Non è bastata la bocciatura alla Camera per fermare la proposta di aumento dell’Iva sul pellet: il Governo Renzi è tornato infatti alla carica, riportando l’emendamento in aula al Senato, dove è stato votato in questi giorni il Decreto Stabilità per il 2015, ora in attesa della definitiva entrata in vigore.

L’aumento dell’Iva sul pellet, che passerà dal 10 al 22%, ci sarà dunque, e andrà a colpire oltre 2 milioni di famiglie italiane, incidendo sul loro bilancio, già aggravato dagli annunciati rincari sulle bollette dell’acqua e dall’obbligo di termoregolazione, fra gli altri.
La manovra, che rimpinguerà le casse dello Stato di quasi 100 milioni di euro, andrà invece a prelevare dai risparmi delle numerose famiglie italiane che utilizzano questo combustibile naturale circa 50 euro a famiglia.

Le più colpite saranno soprattutto le popolazioni di montagna che, per ovvie ragioni climatiche, fabbisognano di maggiore calore per il riscaldamento e la produzione di acqua calda sanitaria. Più in generale, comunque, il caro-pellet andrà ad incidere sul consumatore finale, sia esso l’utente domestico, il titolare di una piccola azienda, oppure i lavoratori occupati in tale settore produttivo, e sul mercato, causando naturalmente una contrazione nei consumi di questa risorsa.
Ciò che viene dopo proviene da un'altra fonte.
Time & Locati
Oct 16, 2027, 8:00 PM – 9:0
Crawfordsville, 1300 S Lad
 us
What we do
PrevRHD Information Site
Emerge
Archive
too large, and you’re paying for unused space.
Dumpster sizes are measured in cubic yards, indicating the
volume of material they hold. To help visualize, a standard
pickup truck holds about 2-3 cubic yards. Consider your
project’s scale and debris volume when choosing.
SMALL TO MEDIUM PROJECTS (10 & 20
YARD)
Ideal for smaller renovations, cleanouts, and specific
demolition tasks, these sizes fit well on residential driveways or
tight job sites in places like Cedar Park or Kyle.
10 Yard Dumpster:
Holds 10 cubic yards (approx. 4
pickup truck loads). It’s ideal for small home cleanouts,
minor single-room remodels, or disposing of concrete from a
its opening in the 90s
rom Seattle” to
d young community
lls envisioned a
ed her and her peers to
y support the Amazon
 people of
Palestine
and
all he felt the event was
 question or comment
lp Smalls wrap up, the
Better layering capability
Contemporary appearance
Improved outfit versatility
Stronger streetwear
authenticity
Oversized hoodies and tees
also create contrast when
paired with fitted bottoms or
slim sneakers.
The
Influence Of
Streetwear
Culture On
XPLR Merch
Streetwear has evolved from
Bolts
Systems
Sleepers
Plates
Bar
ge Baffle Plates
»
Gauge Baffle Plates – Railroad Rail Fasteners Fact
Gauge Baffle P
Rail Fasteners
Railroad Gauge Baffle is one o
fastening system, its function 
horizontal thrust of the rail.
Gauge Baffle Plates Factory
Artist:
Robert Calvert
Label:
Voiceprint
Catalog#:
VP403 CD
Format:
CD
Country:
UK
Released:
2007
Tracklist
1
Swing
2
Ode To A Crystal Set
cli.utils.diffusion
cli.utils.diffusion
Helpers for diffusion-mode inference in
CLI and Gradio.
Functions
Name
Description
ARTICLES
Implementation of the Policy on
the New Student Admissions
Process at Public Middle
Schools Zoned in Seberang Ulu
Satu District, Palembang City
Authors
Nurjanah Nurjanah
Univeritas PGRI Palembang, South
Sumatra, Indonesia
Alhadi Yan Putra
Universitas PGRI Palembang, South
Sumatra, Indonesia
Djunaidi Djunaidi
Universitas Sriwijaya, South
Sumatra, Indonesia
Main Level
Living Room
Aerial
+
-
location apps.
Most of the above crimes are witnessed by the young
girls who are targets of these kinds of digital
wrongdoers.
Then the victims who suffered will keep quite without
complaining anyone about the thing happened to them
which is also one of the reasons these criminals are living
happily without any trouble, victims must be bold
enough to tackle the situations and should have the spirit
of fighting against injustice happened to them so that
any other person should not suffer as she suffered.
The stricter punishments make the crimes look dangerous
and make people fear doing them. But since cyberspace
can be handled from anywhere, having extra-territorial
Il pellet infatti è un combustibile naturale ricavato dal legno, che sostituisce ad esempio nelle stufe di ultima generazione: la segatura dei pesanti ceppi in legno viene fatta prima essiccare e poi compressa in piccoli cilindri di pochi millimetri, dall’elevato potere calorifico e completamente ecologico.

I rendimenti delle stufe a pellet superano già il 90%, percentuale che sale al 93% quando questo eco-combustibile sostituisce gpl, gasolio o metano nelle tradizionali caldaie.

L’Italia è il primo Paese europeo per consumo e diffusione di pellet, oltre che per personale impiegato in tale settore produttivo. Non solo, sembra infatti che tale tecnologia si stia diffondendo sempre più anche agli altri paesi europei, tanto che autorevoli studi di settore prevedono un boom per questa risorsa a livello mondiale: entro il 2030, l’energia da biomassa potrebbe raggiungere quota 60% nel mix delle rinnovabili e coprire 1/5 del fabbisogno energetico mondiale.

L’interesse, non solo italiano, come dimostra una recente indagine di Arpa Umbria e la scelta di Enel Green Power di realizzare proprio in Toscana il primo impianto geotermico al mondo alimentato a biomassa, ma globale verso l’impiego di tale fonte di energia si deve ai consumi energetici ridotti che è in grado di garantire, al maggiore risparmio economico che consente di ottenere e alle basse emissioni di gas serra che produce, le quali la collocano perfettamente in linea con forme di incentivazione statale e gli obiettivi europei al 2020.

Inoltre, le biomasse sono utilizzate come fonte di alimentazione energetica anche nei servizi di teleriscaldamento, che, come riportato da una recente indagine di Legambiente, servono circa 3 milioni di utenti in Italia e sono destinati ad espandersi enormemente in futuro, nonostante l’attuale caos legislativo che domina il settore.